Applying Our New Tools to Nelson Cruz (1st of 3)

nc461px-20090406-DSC_1571_Nelson_CruzI keep dinking and fussing around with my “new toolbox” — and I’ll publish the whole set of explanatory material eventually, but events now dictate that it be actually employed in the field.

So off we go, and we’ll explain what we need to along the way.

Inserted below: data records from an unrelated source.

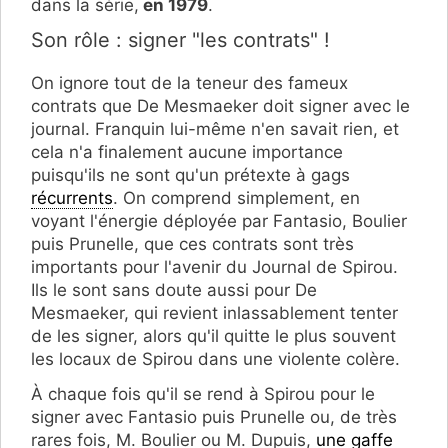
dans la série,
en 1979
.
Son rôle : signer "les contrats" !
On ignore tout de la teneur des fameux
contrats que De Mesmaeker doit signer avec le
journal. Franquin lui-même n'en savait rien, et
cela n'a finalement aucune importance
puisqu'ils ne sont qu'un prétexte à gags
récurrents
. On comprend simplement, en
voyant l'énergie déployée par Fantasio, Boulier
puis Prunelle, que ces contrats sont très
importants pour l'avenir du Journal de Spirou.
Ils le sont sans doute aussi pour De
Mesmaeker, qui revient inlassablement tenter
de les signer, alors qu'il quitte le plus souvent
les locaux de Spirou dans une violente colère.
À chaque fois qu'il se rend à Spirou pour le
signer avec Fantasio puis Prunelle ou, de très
rares fois, M. Boulier ou M. Dupuis,
une gaffe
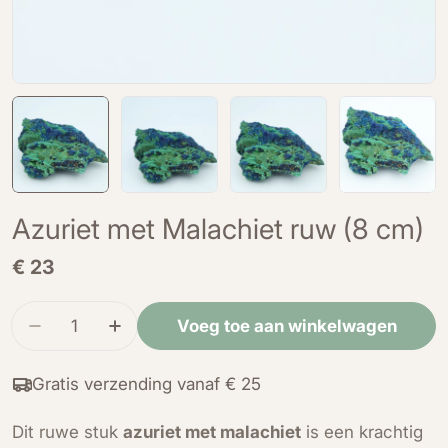
Azuriet met Malachiet ruw (8 cm)
Normale
€ 23
prijs
Hoeveelheid
Voeg toe aan winkelwagen
Verminder de hoeveelheid voor Azuriet met Mal
Verhoog de hoeveelheid voor Azuriet 
Gratis verzending vanaf € 25
Dit ruwe stuk
azuriet met malachiet
is een krachtig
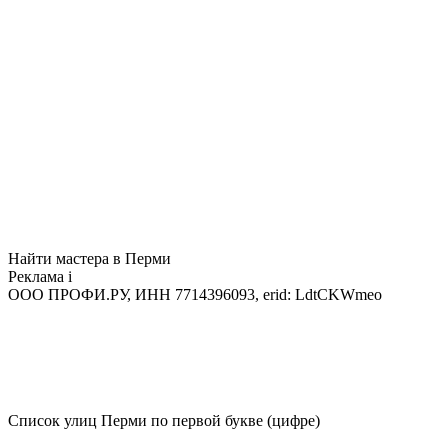
Найти мастера в Перми
Реклама
i
ООО ПРОФИ.РУ, ИНН 7714396093, erid: LdtCKWmeo
Список улиц Перми по первой букве (цифре)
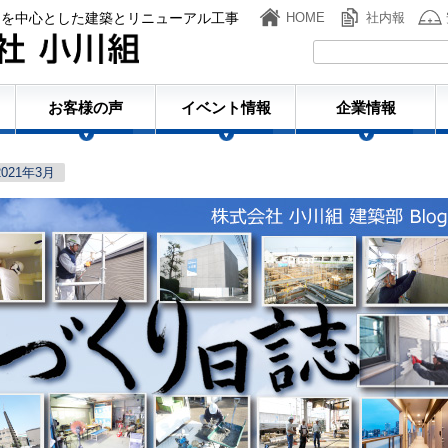
ンを中心とした建築とリニューアル工事
HOME
社内報
株式会社小川組
お客様の声
イベント情報
企業情報
2021年3月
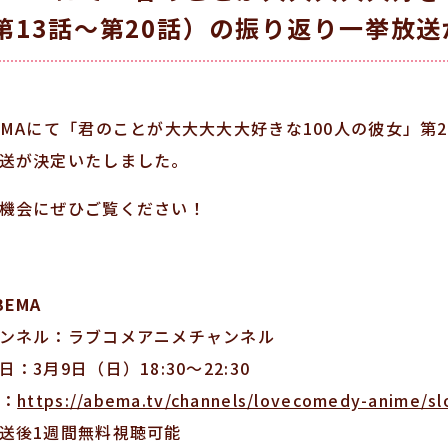
第13話～第20話）の振り返り一挙放
EMAにて「君のことが大大大大大好きな100人の彼女」第
送が決定いたしました。
機会にぜひご覧ください！
BEMA
ンネル：ラブコメアニメチャンネル
日：3月9日（日）18:30～22:30
L：
https://abema.tv/channels/lovecomedy-anime/
送後1週間無料視聴可能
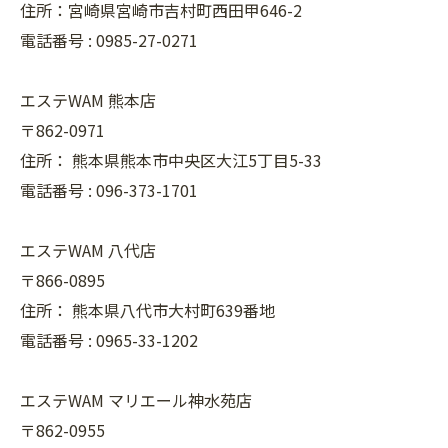
住所：宮崎県宮崎市吉村町西田甲646-2
電話番号 :
0985-27-0271
エステWAM 熊本店
〒862-0971
住所：
熊本県熊本市中央区大江5丁目5-33
電話番号 :
096-373-1701
エステWAM 八代店
〒866-0895
住所：
熊本県八代市大村町639番地
電話番号 :
0965-33-1202
エステWAM マリエール神水苑店
〒862-0955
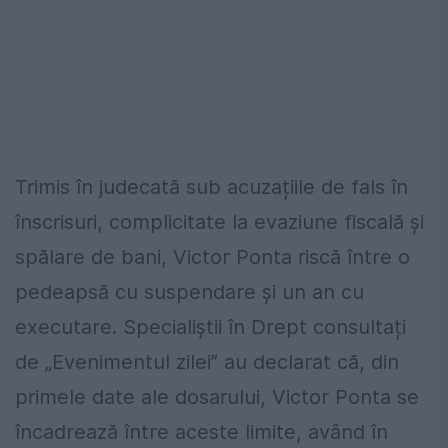
Trimis în judecată sub acuzațiile de fals în
înscrisuri, complicitate la evaziune fiscală și
spălare de bani, Victor Ponta riscă între o
pedeapsă cu suspendare și un an cu
executare. Specialiștii în Drept consultați
de „Evenimentul zilei” au declarat că, din
primele date ale dosarului, Victor Ponta se
încadrează între aceste limite, având în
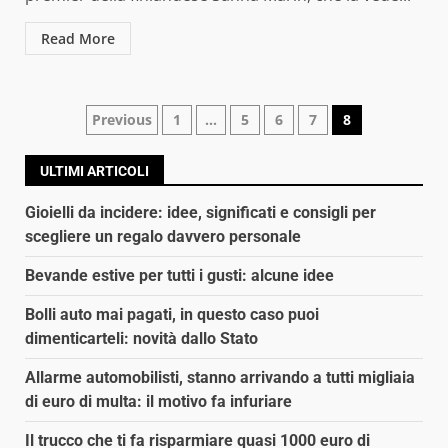
Read More
Navigazione
Previous
1
…
5
6
7
8
articoli
ULTIMI ARTICOLI
Gioielli da incidere: idee, significati e consigli per
scegliere un regalo davvero personale
Bevande estive per tutti i gusti: alcune idee
Bolli auto mai pagati, in questo caso puoi
dimenticarteli: novità dallo Stato
Allarme automobilisti, stanno arrivando a tutti migliaia
di euro di multa: il motivo fa infuriare
Il trucco che ti fa risparmiare quasi 1000 euro di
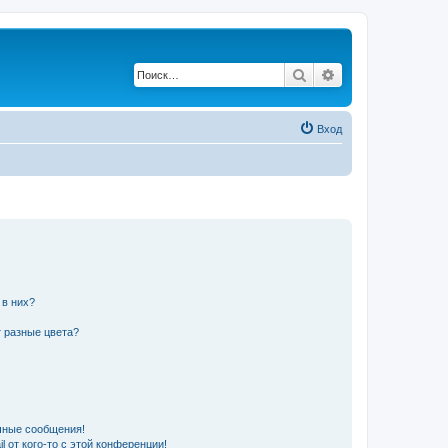
Поиск
Расширенный по
Вход
 в них?
 разные цвета?
чные сообщения!
 от кого-то с этой конференции!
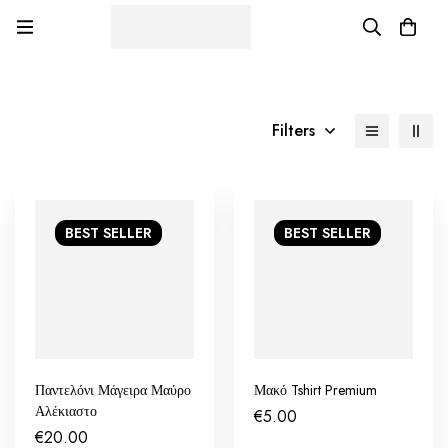
Filters
BEST
SELLER
BEST
SELLER
Παντελόνι Μάγειρα Μαύρο
Μακό Tshirt Premium
Αλέκιαστο
€
5.00
€
20.00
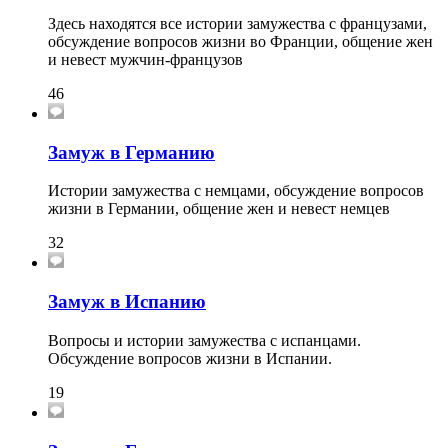
Здесь находятся все истории замужества с французами,
обсуждение вопросов жизни во Франции, общение жен
и невест мужчин-французов
46
Замуж в Германию
Истории замужества с немцами, обсуждение вопросов
жизни в Германии, общение жен и невест немцев
32
Замуж в Испанию
Вопросы и истории замужества с испанцами.
Обсуждение вопросов жизни в Испании.
19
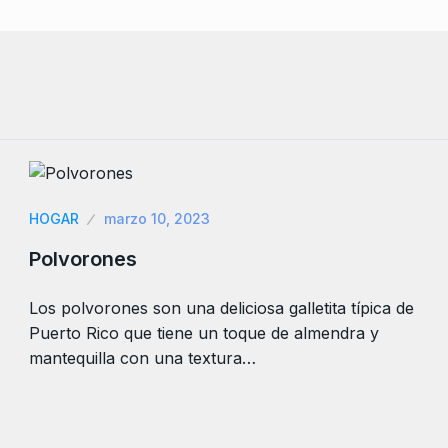
HOGAR
marzo 10, 2023
Polvorones
Los polvorones son una deliciosa galletita típica de
Puerto Rico que tiene un toque de almendra y
mantequilla con una textura…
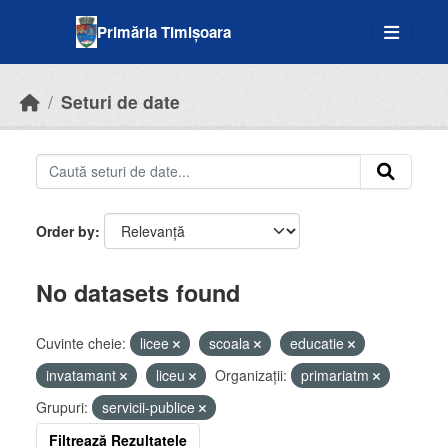
Skip to main content
Primăria Timișoara
Seturi de date
Order by
No datasets found
Cuvinte cheie:
licee
scoala
educatie
invatamant
liceu
Organizații:
primariatm
Grupuri:
servicii-publice
Filtrează Rezultatele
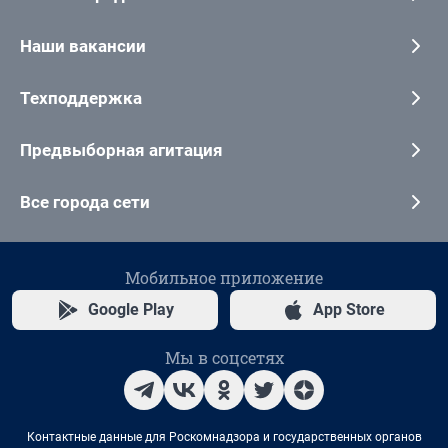
Наши вакансии
Техподдержка
Предвыборная агитация
Все города сети
Мобильное приложение
Google Play
App Store
Мы в соцсетях
Контактные данные для Роскомнадзора и государственных органов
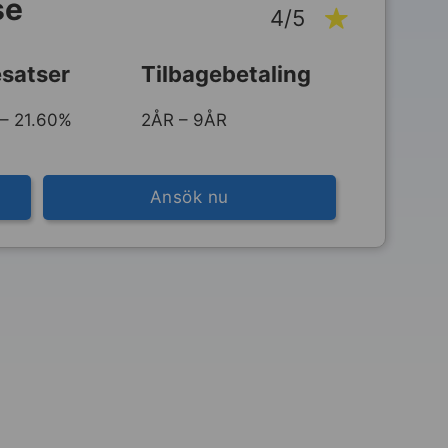
se
4/5
satser
Tilbagebetaling
– 21.60%
2ÅR – 9ÅR
Ansök nu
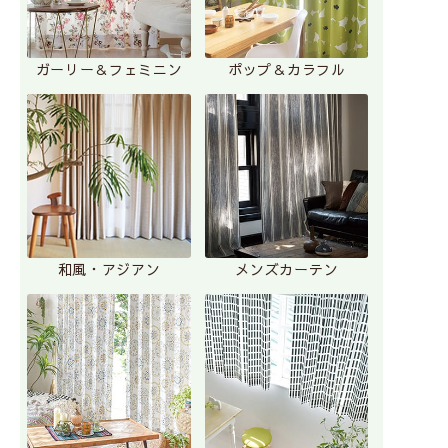
ガーリー＆フェミニン
ポップ＆カラフル
和風・アジアン
メンズカーテン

Nelson Cruz “Flowchart Profile”

1. Does he consistently hit the ball hard in the air?

Oh, yes.

In fact, in our index of “non-random” power — which we dub “authoritative launch index” or “ALI” — he’s 28th in the era for which we have batted-ball data (2002-14).  This is based on batted-ball data only, and does not include the impact of strikeouts.  It is only a measure of “authoritative launch.”

Here’s the top 30:

Name ALI+
1 Barry Bonds 168
2 Jim Thome 164
3 Russell Branyan 157
4 Adam Dunn 156
5 Giancarlo Stanton 156
6 Ryan Howard 154
7 Mark Reynolds 149
8 Sammy Sosa 149
9 Chris Davis 148
10 Alex Rodriguez 144
11 Jason Giambi 144
12 Marcus Thames 143
13 Jim Edmonds 143
14 Mike Napoli 142
15 Carlos Pena 141
16 Frank Thomas 141
17 Carlos Delgado 140
18 Manny Ramirez 140
19 David Ortiz 140
20 Richie Sexson 139
21 Jack Cust 139
22 Andruw Jones 138
23 Tony Clark 137
24 Pedro Alvarez 134
25 Pat Burrell 134
26 Troy Glaus 134
27 Wily Mo Pena 133
28 Nelson Cruz 133
29 Jose Bautista 133
30 Mark Teixeira 132

[Query: How far down on that list must one go to find the next Mariner?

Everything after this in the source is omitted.